Here's Why Nobody In Social Media Marketing Is Making Big Money — Yet

This is the fifth of a six-part series called "The Social Wave." This series examines how social media is changing the advertising landscape. "The Social Wave" is sponsored by ShareThis.

Marin Software's IPO was a huge success, raising $150 million.

But it may be time to ask how much more investment money ought to be pouring into social media marketing.

Marin is the second company with a large social media marketing business to admit that, in fact, it doesn't make any money.

Marin's 2012 revenues were $60 million but it made a net loss of $26.5 million, after heavy expenses for sales and marketing, and interest payments.

Previously, Buddy Media's owner, Salesforce.com, disclosed that Buddy saw a $29 million loss on revenues of $20 million in the period of August 2012 through January 2013; that followed a loss of $20.5 million on revenues of $18 million in the first half of 2012. (Salesforce paid $735.8 million for Buddy, of which $640 million was intangible "goodwill.")

That's a lot of investment money chasing a much smaller amount of revenues.

To give you an idea of how fierce the competition is in social media marketing, consider that there are more than 260 "Preferred Marketing Developers" who serve Facebook alone. That doesn't include those who also serve clients on Twitter, Pinterest or in the blogosphere. (Sources have told us the total number of Facebook PMDs may actually exceed 300.)

Those PMD companies all do pretty much the same thing: create pages, serve ads, deliver analytics and create apps for advertisers who want to be on Facebook. There are so many PMDs that Facebook has created a senior layer of "Strategic PMDs," companies who are a cut above the mass of PMDs.

In addition, Facebook tightened the rules recently on companies hoping to become PMDs: New candidates must demonstrate they are bringing ad dollars to the table before Facebook will let them sit down.

This, therefore, is a business that looks thoroughly commodified.

It begs the question: If two of the largest social media marketing companies can't make money, why do all these other companies think they can?

In fact, many of the smaller companies are not capable of funding their operations through their own revenues. Companies that have taken investment funding recently include Spruce Media, Sprinklr, Fetch, PowerVoice, Bread Labs, and Tiger Pistol.

Investors in Buddy and Vitrue can shrug, of course. The Salesforce acquisition was the biggest buyout ever in the space. Vitrue was acquired by Oracle for $300 million after it had taken $33 million in funding.
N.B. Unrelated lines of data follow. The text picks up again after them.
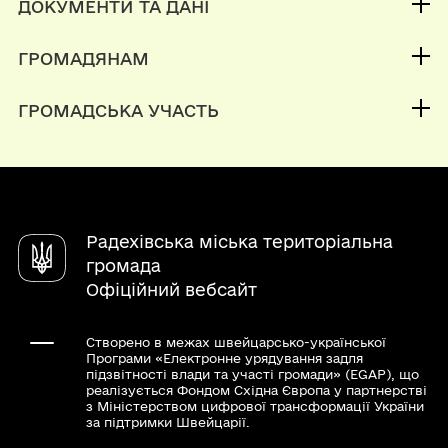
ДОКУМЕНТИ ТА ДАНІ
Міський голова
Публічна інформація
Депутатський корпус
ГРОМАДЯНАМ
Фінанси
Інвестиційний паспорт
Кабінет мешканця
Документи (НПА)
ГРОМАДСЬКА УЧАСТЬ
Паспорт громади
Вакансії
Електронні петиції
Послуги
Органи самоорганізації
Чат-бот «СВОЇ»
Довідник закладів
Радехівська міська територіальна
громада
Офіційний вебсайт
Створено в межах швейцарсько-української
Програми «Електронне урядування задля
підзвітності влади та участі громади» (EGAP), що
реалізується Фондом Східна Європа у партнерстві
з Міністерством цифрової трансформації України
за підтримки Швейцарії.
Those investors have won, handsomely.

But investors in these 300 other companies might now want to ask some serious questions about how many other $300 million-plus deals are out there.

Just how many PMDs do there need to be?

The rush to scale.

Let's be clear: that I'm not saying there is anything wrong with these companies: Salesforce CEO Marc Benioff sang Buddy's praises on his most recent conference call:

“[I]t doesn't matter who that company is, whether it's General Electric or whether it's Philips or whether it's Bank of America or whoever it is in our portfolio of customers, in each and every case they're redefining, reconceptualizing, and re-energizing their own employees about how they connect their company with their customers, and that's why we call it a customer company. And the CMO is a relatively new entry into the conversation. That's why we spent $1 billion buying Radian6 and Buddy Media because we believe strongly in that. We need to buy more marketing companies.”

I'd add that Buddy probably also allows Salesforce to cross-sell Buddy's clients on its more profitable enterprise products, so it doesn't matter that much if Buddy is a loss-leader — it's actually helpful to Salesforce.

It's also the case that most of these companies are in their growth phase, in which they're paying to get as big as possible, as quickly as possible, before cutting back on the expenses once they have solidified their market share. Launching a brand new type of marketing — social media marketing didn't exist in any meaningful form five years ago — requires investment before it starts performing at scale.

So how might this shake out?

SocialBakers CEO Jan Rezab sat down with me recently to discuss this point. His company, which has 180 employees globally and has a revenue run-rate target of around $25 million, "would be profitable immediately if we were not investing in scale, growth and international," he says. The company is growing its offices in New York and San Francisco (it's based in Prague) and has taken $8 million in funding.

He also has 1,500 clients, including Nestle, Nissan, HP and eBay. So he's not worried about surviving and prospering.

That gives you some idea of what "scale" actually entails: If 1,500 clients collectively spend about $25 million, then each individual client is spending only a very modest sum indeed, on average, through SocialBakers.

And finally, Rezab also estimates "a majority of PMDs have under 100 clients."

Whether he's right or not, it's safe to say that a large number of them have far fewer clients than the big players like Buddy, Marin and SocialBakers.

And that, again, suggests that a shakeout in social media marketing may be on the way.